In the second-line treatment of patients with metastatic colorectal cancer harbouring KRAS mutation, onvansertib combined with FOLIFRI/bevacizumab demonstrates promising clinical activity while having a manageable safety profile, according to the results of a phase Ib study.
Researchers assessed the preclinical activity of onvansertib (i) in vitro in KRAS wild-type and -mutant isogenic colorectal cancer cells and (ii) in vivo, in combination with irinotecan, in a KRAS-mutant xenograft model.
In the phase Ib trial, 18 patients with KRAS-mutant metastatic colorectal cancer who had prior oxaliplatin exposure were given onvansertib at doses 12, 15, and 18 mg/m2 (days 1–5 and 14–19 of a 28-day cycle) in combination with FOLFIRI/bevacizumab (days 1 and 15). Safety, efficacy, and changes in circulating tumour DNA (ctDNA) were evaluated.

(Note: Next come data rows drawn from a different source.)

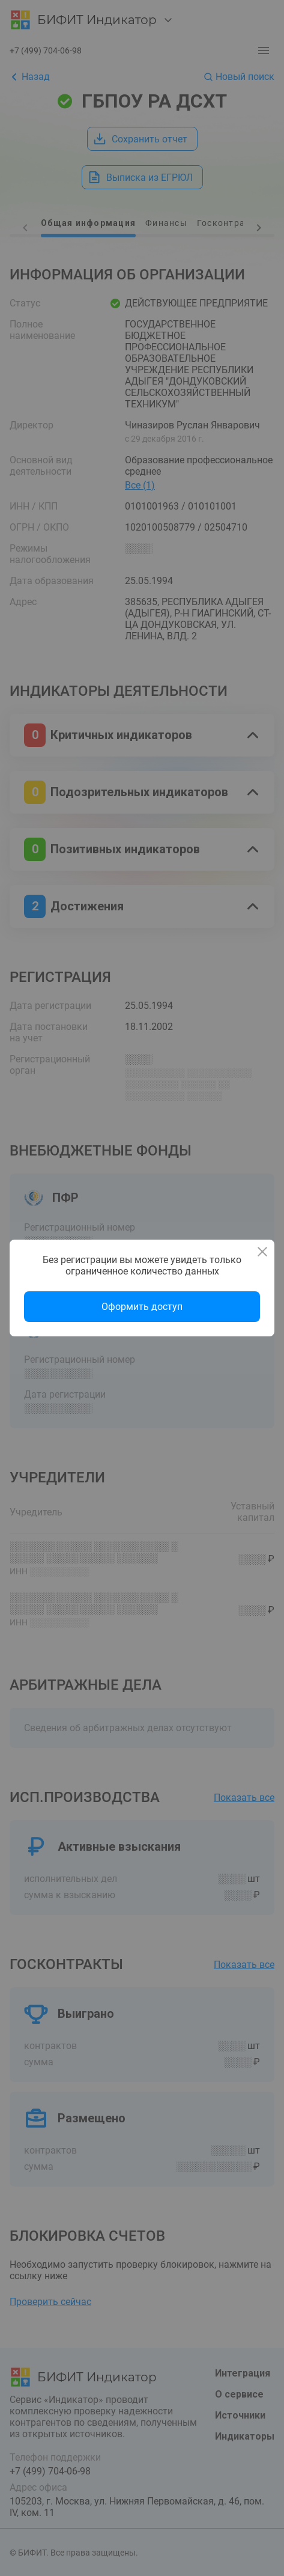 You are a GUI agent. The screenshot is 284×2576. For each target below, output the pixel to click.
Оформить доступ (142, 1306) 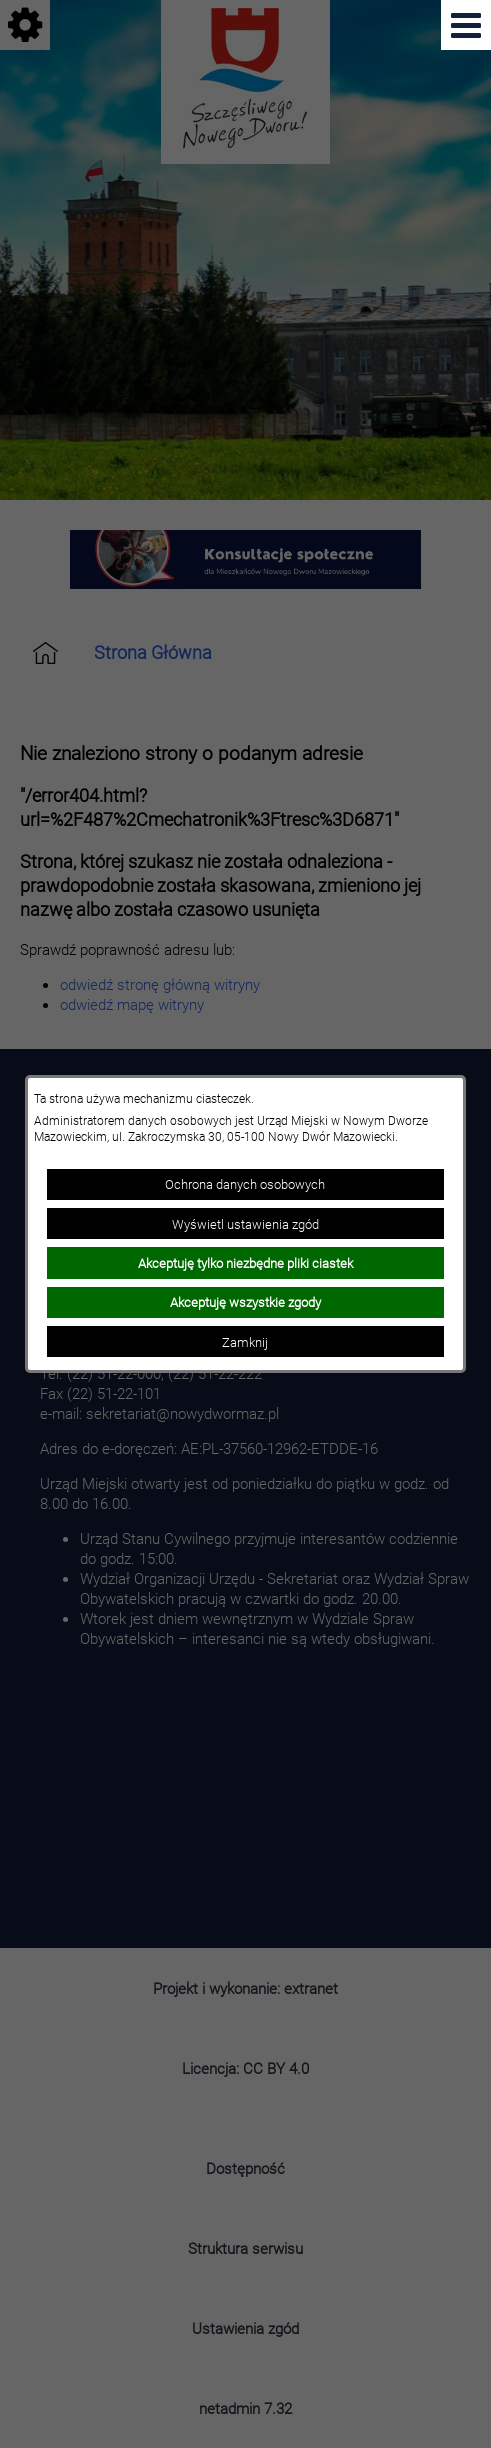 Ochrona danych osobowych (245, 1184)
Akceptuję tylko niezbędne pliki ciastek (245, 1263)
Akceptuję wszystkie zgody (245, 1302)
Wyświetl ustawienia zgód (245, 1224)
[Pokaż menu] (466, 25)
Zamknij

In preclinical models, onvansertib showed a stronger effect against KRAS-mutant than wild-type isogenic colorectal cancer cells. Furthermore, combining onvansertib and irinotecan yielded potent antitumour activity in vivo.
The recommended phase II onvansertib dose was established at 15 mg/m2. Of the treatment-related adverse events (AEs) recorded, 15 percent were grade 3 and 4, with neutropenia being the most common.
A total of 44 percent of patients achieved partial responses, with a median duration of response of 9.5 months. Early ctDNA dynamics predicted treatment efficacy.